Collected data

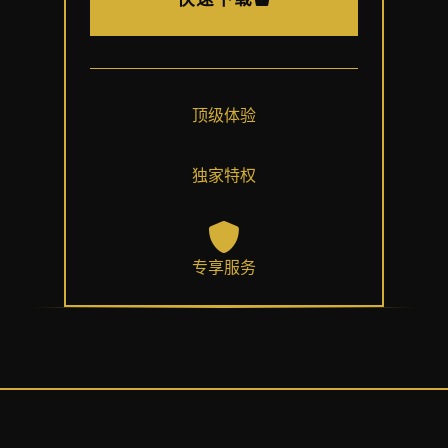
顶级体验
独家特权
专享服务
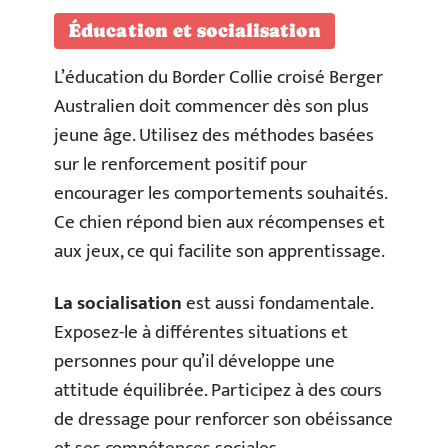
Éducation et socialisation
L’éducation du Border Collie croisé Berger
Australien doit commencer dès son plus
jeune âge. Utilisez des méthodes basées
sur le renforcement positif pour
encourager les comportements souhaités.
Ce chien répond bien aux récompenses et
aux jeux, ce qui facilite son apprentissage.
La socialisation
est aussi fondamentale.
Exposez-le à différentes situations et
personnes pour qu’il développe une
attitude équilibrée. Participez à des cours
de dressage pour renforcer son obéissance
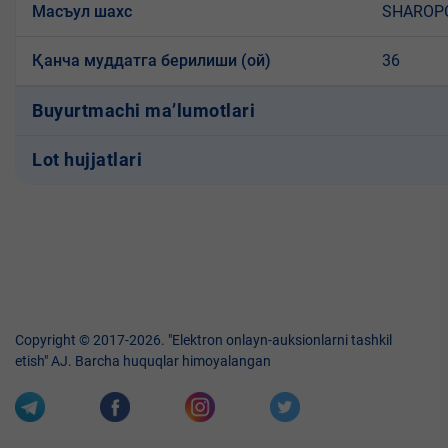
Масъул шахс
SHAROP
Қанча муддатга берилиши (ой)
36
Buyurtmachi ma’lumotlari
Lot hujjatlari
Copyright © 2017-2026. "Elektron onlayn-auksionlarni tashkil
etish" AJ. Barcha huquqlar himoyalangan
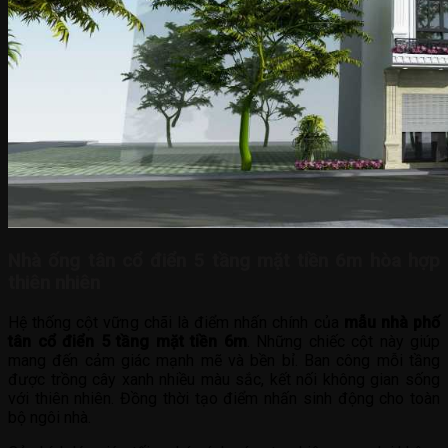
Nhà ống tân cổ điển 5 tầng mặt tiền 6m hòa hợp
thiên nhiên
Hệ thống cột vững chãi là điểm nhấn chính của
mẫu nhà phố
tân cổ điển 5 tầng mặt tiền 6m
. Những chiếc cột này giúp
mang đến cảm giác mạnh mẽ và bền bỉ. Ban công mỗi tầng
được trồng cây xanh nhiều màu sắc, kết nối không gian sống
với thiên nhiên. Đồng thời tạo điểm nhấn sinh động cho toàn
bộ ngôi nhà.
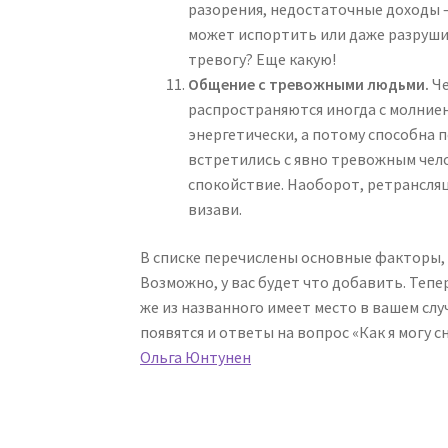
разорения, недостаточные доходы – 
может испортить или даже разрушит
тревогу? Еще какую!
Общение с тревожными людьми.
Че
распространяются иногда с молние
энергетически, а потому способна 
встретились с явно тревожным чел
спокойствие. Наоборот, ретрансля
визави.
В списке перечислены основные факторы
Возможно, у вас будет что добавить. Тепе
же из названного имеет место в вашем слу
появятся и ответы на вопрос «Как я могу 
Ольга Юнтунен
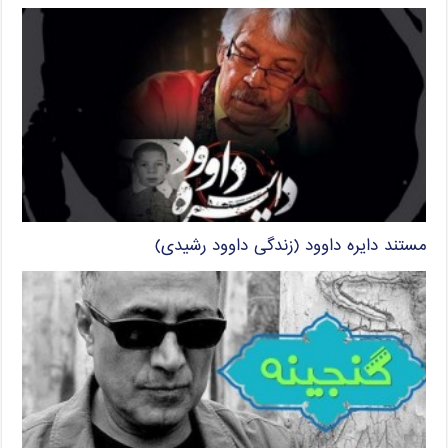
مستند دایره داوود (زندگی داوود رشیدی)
...
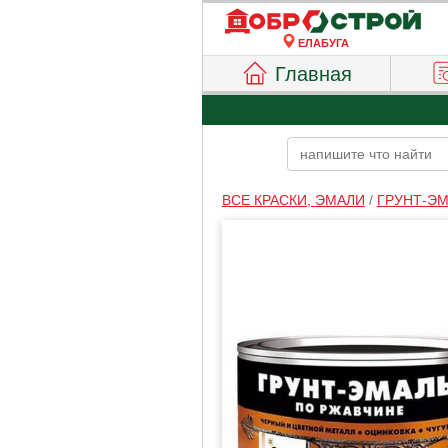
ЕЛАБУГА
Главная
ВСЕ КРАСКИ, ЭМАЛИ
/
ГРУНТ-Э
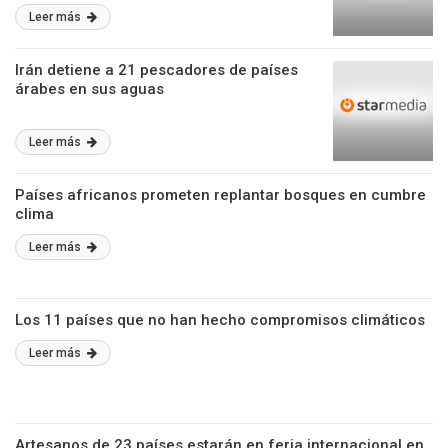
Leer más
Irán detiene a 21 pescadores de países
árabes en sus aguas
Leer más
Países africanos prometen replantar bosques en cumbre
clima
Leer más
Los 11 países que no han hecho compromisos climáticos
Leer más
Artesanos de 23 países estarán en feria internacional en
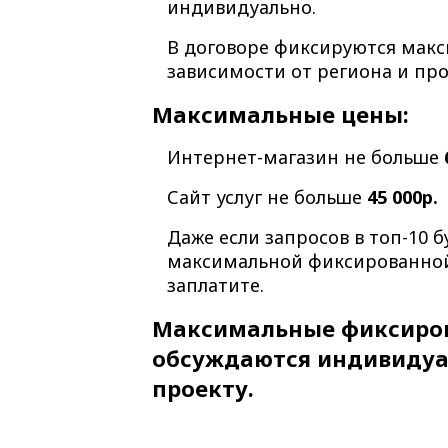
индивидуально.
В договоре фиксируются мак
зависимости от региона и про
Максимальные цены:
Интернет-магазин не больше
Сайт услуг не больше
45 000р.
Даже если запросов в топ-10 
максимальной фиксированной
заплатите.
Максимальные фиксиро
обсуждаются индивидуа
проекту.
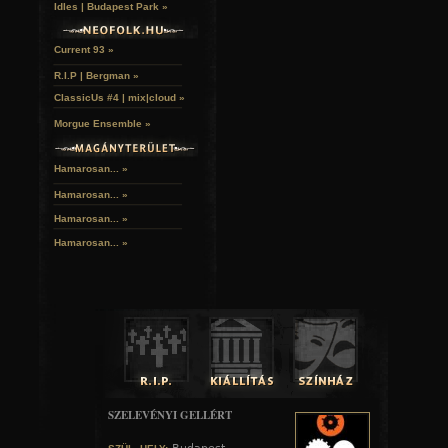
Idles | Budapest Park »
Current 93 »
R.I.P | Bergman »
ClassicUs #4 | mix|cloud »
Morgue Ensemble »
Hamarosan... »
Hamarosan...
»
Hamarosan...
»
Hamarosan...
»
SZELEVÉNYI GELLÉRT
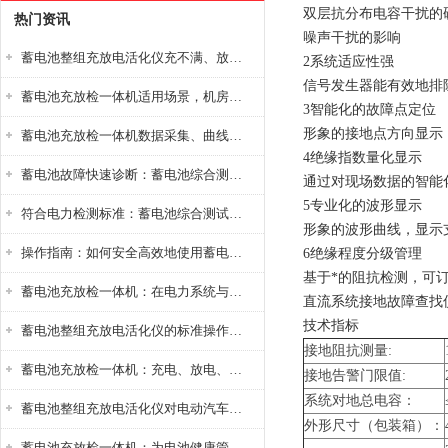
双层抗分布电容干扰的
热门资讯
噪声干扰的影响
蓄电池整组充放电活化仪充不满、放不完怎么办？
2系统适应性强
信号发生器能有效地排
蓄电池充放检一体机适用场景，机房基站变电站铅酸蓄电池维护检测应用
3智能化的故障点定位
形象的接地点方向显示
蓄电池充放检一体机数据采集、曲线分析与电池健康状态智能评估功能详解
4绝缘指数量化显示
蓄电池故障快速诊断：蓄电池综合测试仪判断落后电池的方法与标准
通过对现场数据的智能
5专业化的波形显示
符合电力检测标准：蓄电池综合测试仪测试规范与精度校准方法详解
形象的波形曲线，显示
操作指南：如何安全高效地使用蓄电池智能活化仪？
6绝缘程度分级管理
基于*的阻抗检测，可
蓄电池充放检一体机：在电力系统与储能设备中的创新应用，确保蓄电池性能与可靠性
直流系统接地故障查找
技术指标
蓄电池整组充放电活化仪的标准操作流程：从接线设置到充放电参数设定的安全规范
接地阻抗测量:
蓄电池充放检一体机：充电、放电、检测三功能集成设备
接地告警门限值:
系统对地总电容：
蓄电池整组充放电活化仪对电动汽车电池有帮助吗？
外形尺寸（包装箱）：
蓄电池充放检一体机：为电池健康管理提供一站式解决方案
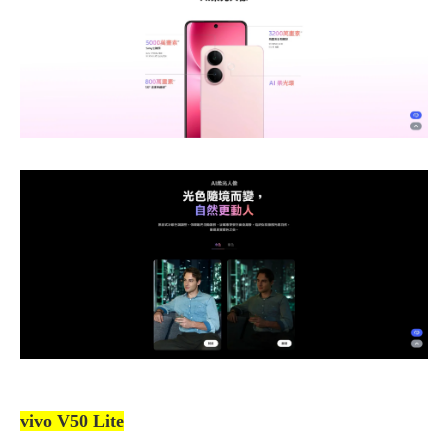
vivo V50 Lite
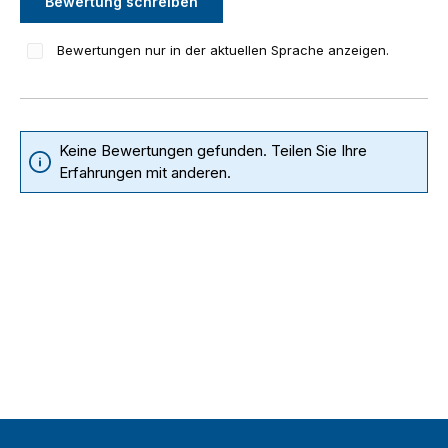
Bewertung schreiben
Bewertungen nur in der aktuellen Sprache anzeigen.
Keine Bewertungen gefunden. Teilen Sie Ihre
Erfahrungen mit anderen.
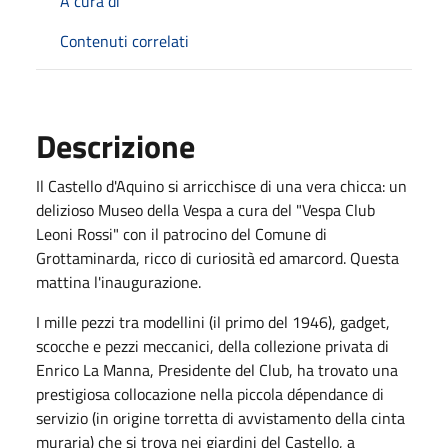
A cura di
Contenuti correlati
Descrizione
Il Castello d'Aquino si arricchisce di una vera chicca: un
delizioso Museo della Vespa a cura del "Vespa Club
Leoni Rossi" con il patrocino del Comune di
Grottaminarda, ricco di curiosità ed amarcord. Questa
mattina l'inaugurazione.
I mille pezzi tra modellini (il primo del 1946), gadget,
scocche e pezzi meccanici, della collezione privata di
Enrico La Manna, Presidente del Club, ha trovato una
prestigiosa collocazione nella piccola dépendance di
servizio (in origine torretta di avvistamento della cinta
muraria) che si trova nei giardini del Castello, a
* * *
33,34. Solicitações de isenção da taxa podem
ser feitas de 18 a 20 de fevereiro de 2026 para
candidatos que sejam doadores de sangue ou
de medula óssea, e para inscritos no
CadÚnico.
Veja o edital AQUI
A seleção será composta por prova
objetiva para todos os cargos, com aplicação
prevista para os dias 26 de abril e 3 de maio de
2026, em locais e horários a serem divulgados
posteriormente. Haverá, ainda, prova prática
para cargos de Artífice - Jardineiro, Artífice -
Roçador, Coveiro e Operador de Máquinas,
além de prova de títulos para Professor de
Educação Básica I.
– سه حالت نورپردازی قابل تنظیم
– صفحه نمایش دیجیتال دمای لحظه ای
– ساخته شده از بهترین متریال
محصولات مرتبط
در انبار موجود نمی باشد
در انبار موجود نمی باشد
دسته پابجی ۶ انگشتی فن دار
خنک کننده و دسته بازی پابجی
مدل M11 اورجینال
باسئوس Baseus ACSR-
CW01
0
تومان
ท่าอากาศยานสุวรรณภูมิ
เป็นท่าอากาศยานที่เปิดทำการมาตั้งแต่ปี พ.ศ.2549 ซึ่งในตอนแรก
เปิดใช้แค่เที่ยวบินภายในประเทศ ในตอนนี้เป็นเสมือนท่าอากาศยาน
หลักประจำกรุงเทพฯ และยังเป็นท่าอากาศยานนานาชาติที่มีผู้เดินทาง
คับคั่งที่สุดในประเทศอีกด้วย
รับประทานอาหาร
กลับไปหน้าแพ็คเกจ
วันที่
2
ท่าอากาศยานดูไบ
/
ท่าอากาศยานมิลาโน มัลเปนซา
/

Task
Starting with the line that has "Масъул шахс" and ending with the line that has "được trồng cây", repeat the lines above exactly, omitting every picture.

Worked solution
Масъул шахс
SHAROP
Қанча муддатга берилиши (ой)
36
Buyurtmachi ma’lumotlari
Lot hujjatlari
Copyright © 2017-2026. "Elektron onlayn-auksionlarni tashkil
etish" AJ. Barcha huquqlar himoyalangan
Nhà ống tân cổ điển 5 tầng mặt tiền 6m hòa hợp
thiên nhiên
Hệ thống cột vững chãi là điểm nhấn chính của
mẫu nhà phố
tân cổ điển 5 tầng mặt tiền 6m
. Những chiếc cột này giúp
mang đến cảm giác mạnh mẽ và bền bỉ. Ban công mỗi tầng
được trồng cây xanh nhiều màu sắc, kết nối không gian sống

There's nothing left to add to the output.